++++ DATA TO EXAMINE ++++

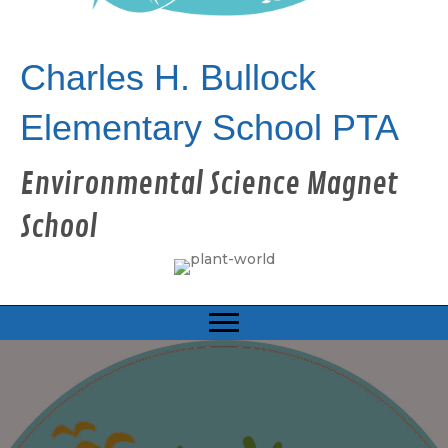
Charles H. Bullock
Elementary School PTA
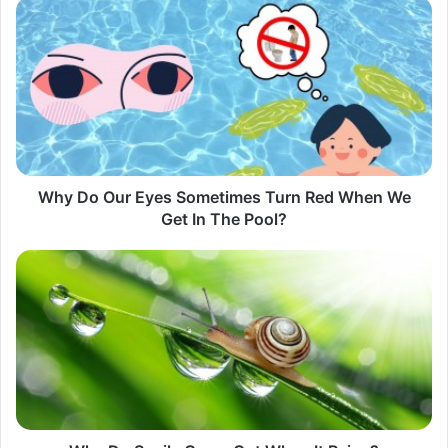
Why
Do
Our
Eyes
Sometimes
Turn
Red
When
We
Get
Why Do Our Eyes Sometimes Turn Red When We
In
Get In The Pool?​
The
Pool?​
Why
Do
Snails
Come
Out
When
It
Rains?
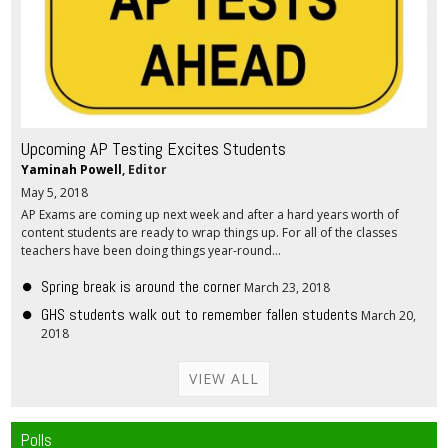
Upcoming AP Testing Excites Students
Yaminah Powell
, Editor
May 5, 2018
AP Exams are coming up next week and after a hard years worth of
content students are ready to wrap things up. For all of the classes
teachers have been doing things year-round...
Spring break is around the corner
March 23, 2018
GHS students walk out to remember fallen students
March 20,
2018
VIEW ALL
Polls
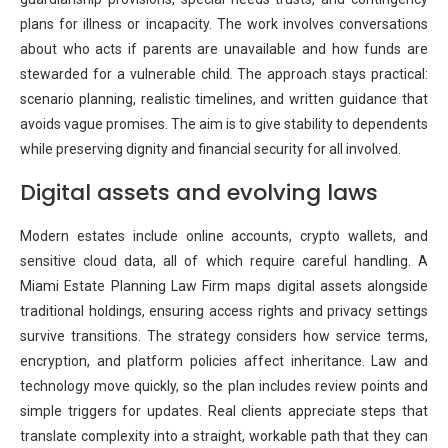
plans for illness or incapacity. The work involves conversations
about who acts if parents are unavailable and how funds are
stewarded for a vulnerable child. The approach stays practical:
scenario planning, realistic timelines, and written guidance that
avoids vague promises. The aim is to give stability to dependents
while preserving dignity and financial security for all involved.
Digital assets and evolving laws
Modern estates include online accounts, crypto wallets, and
sensitive cloud data, all of which require careful handling. A
Miami Estate Planning Law Firm maps digital assets alongside
traditional holdings, ensuring access rights and privacy settings
survive transitions. The strategy considers how service terms,
encryption, and platform policies affect inheritance. Law and
technology move quickly, so the plan includes review points and
simple triggers for updates. Real clients appreciate steps that
translate complexity into a straight, workable path that they can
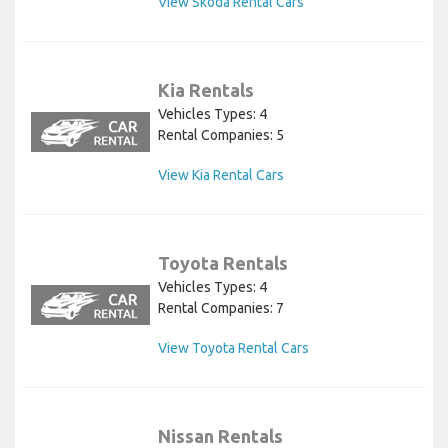
View Skoda Rental Cars
Kia Rentals
Vehicles Types: 4
Rental Companies: 5
View Kia Rental Cars
Toyota Rentals
Vehicles Types: 4
Rental Companies: 7
View Toyota Rental Cars
Nissan Rentals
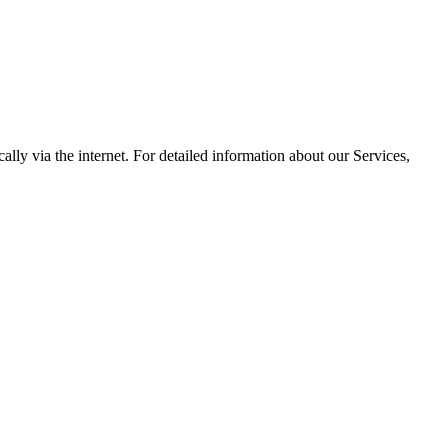
lly via the internet. For detailed information about our Services,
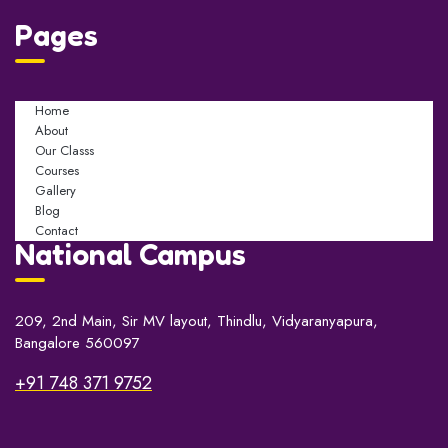
Pages
Home
About
Our Classs
Courses
Gallery
Blog
Contact
National Campus
209, 2nd Main, Sir MV layout, Thindlu, Vidyaranyapura,
Bangalore 560097
+91 748 371 9752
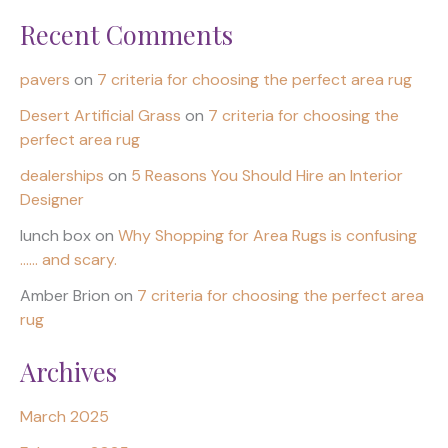
Recent Comments
pavers
on
7 criteria for choosing the perfect area rug
Desert Artificial Grass
on
7 criteria for choosing the
perfect area rug
dealerships
on
5 Reasons You Should Hire an Interior
Designer
lunch box
on
Why Shopping for Area Rugs is confusing
…… and scary.
Amber Brion
on
7 criteria for choosing the perfect area
rug
Archives
March 2025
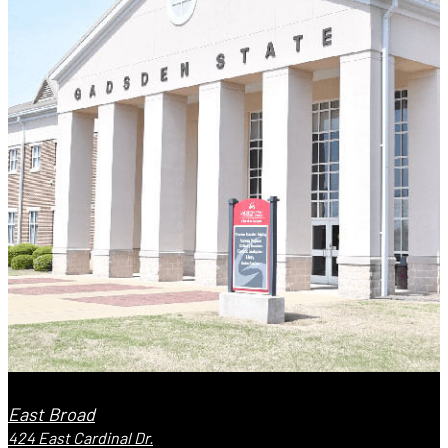
East Broad
424 East Cardinal Dr.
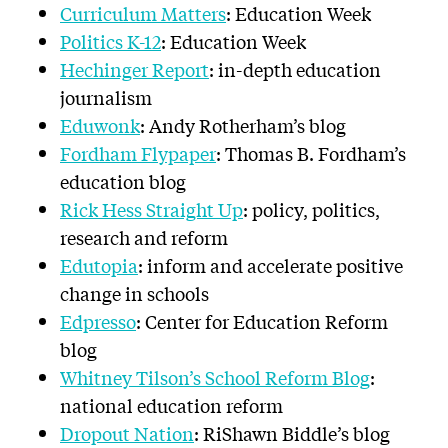
Curriculum Matters
: Education Week
Politics K-12
: Education Week
Hechinger Report
: in-depth education
journalism
Eduwonk
: Andy Rotherham’s blog
Fordham Flypaper
: Thomas B. Fordham’s
education blog
Rick Hess Straight Up
: policy, politics,
research and reform
Edutopia
: inform and accelerate positive
change in schools
Edpresso
: Center for Education Reform
blog
Whitney Tilson’s School Reform Blog
:
national education reform
Dropout Nation
: RiShawn Biddle’s blog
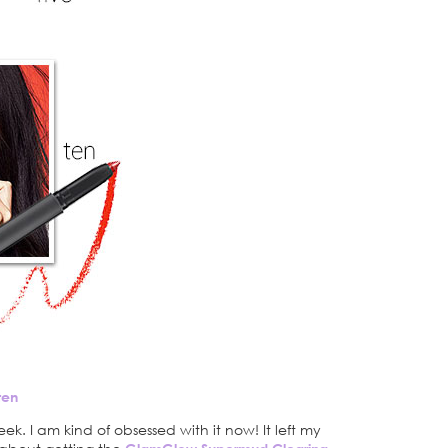
ten
eek. I am kind of obsessed with it now! It left my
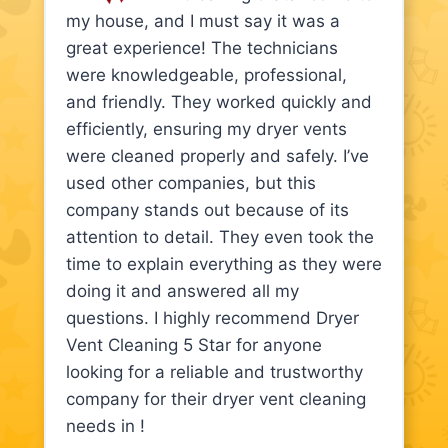
my house, and I must say it was a
great experience! The technicians
were knowledgeable, professional,
and friendly. They worked quickly and
efficiently, ensuring my dryer vents
were cleaned properly and safely. I’ve
used other companies, but this
company stands out because of its
attention to detail. They even took the
time to explain everything as they were
doing it and answered all my
questions. I highly recommend Dryer
Vent Cleaning 5 Star for anyone
looking for a reliable and trustworthy
company for their dryer vent cleaning
needs in !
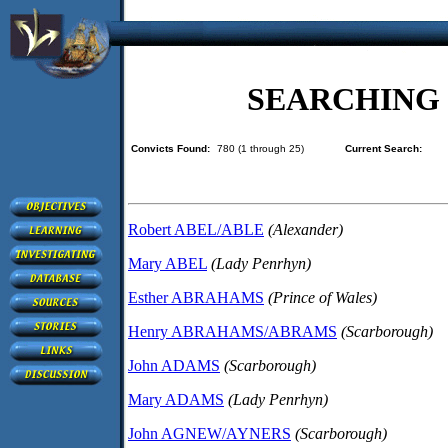
SEARCHING
Convicts Found:
780 (1 through 25)
Current Search:
Robert ABEL/ABLE
(Alexander)
Mary ABEL
(Lady Penrhyn)
Esther ABRAHAMS
(Prince of Wales)
Henry ABRAHAMS/ABRAMS
(Scarborough)
John ADAMS
(Scarborough)
Mary ADAMS
(Lady Penrhyn)
John AGNEW/AYNERS
(Scarborough)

++++

■ ASSIGNED TASK:
Once the pictures are removed, print all the remaining data exactly as it stands.

■ WORKED SOLUTION:
Charles H. Bullock
Elementary School PTA
Why
Do
Our
Eyes
Sometimes
Turn
Red
When
We
Get
Why Do Our Eyes Sometimes Turn Red When We
In
Get In The Pool?​
The
Pool?​
Why
Do
Snails
Come
Out
When
It
Rains?
Upcoming AP Testing Excites Students
Yaminah Powell
, Editor
May 5, 2018
AP Exams are coming up next week and after a hard years worth of
content students are ready to wrap things up. For all of the classes
teachers have been doing things year-round...
Spring break is around the corner
March 23, 2018
GHS students walk out to remember fallen students
March 20,
2018
VIEW ALL
Polls
plans for illness or incapacity. The work involves conversations
about who acts if parents are unavailable and how funds are
stewarded for a vulnerable child. The approach stays practical:
scenario planning, realistic timelines, and written guidance that
avoids vague promises. The aim is to give stability to dependents
while preserving dignity and financial security for all involved.
Digital assets and evolving laws
Modern estates include online accounts, crypto wallets, and
sensitive cloud data, all of which require careful handling. A
Miami Estate Planning Law Firm maps digital assets alongside
traditional holdings, ensuring access rights and privacy settings
survive transitions. The strategy considers how service terms,
encryption, and platform policies affect inheritance. Law and
technology move quickly, so the plan includes review points and
simple triggers for updates. Real clients appreciate steps that
translate complexity into a straight, workable path that they can
View Skoda Rental Cars
Kia Rentals
Vehicles Types: 4
Rental Companies: 5
View Kia Rental Cars
Toyota Rentals
Vehicles Types: 4
Rental Companies: 7
View Toyota Rental Cars
Nissan Rentals
lly via the internet. For detailed information about our Services,
Pages
Home
About
Our Classs
Courses
Gallery
Blog
Contact
National Campus
209, 2nd Main, Sir MV layout, Thindlu, Vidyaranyapura,
Bangalore 560097
+91 748 371 9752
Recent Comments
pavers
on
7 criteria for choosing the perfect area rug
Desert Artificial Grass
on
7 criteria for choosing the
perfect area rug
dealerships
on
5 Reasons You Should Hire an Interior
Designer
lunch box
on
Why Shopping for Area Rugs is confusing
…… and scary.
Amber Brion
on
7 criteria for choosing the perfect area
rug
Archives
March 2025
East Broad
424 East Cardinal Dr.
Curriculum Matters
: Education Week
Politics K-12
: Education Week
Hechinger Report
: in-depth education
journalism
Eduwonk
: Andy Rotherham’s blog
Fordham Flypaper
: Thomas B. Fordham’s
education blog
Rick Hess Straight Up
: policy, politics,
research and reform
Edutopia
: inform and accelerate positive
change in schools
Edpresso
: Center for Education Reform
blog
Whitney Tilson’s School Reform Blog
:
national education reform
Dropout Nation
: RiShawn Biddle’s blog
ten
eek. I am kind of obsessed with it now! It left my
my house, and I must say it was a
great experience! The technicians
were knowledgeable, professional,
and friendly. They worked quickly and
efficiently, ensuring my dryer vents
were cleaned properly and safely. I’ve
used other companies, but this
company stands out because of its
attention to detail. They even took the
time to explain everything as they were
doing it and answered all my
questions. I highly recommend Dryer
Vent Cleaning 5 Star for anyone
looking for a reliable and trustworthy
company for their dryer vent cleaning
needs in !
SEARCHING
Convicts Found:
780 (1 through 25)
Current Search:
Robert ABEL/ABLE
(Alexander)
Mary ABEL
(Lady Penrhyn)
Esther ABRAHAMS
(Prince of Wales)
Henry ABRAHAMS/ABRAMS
(Scarborough)
John ADAMS
(Scarborough)
Mary ADAMS
(Lady Penrhyn)
John AGNEW/AYNERS
(Scarborough)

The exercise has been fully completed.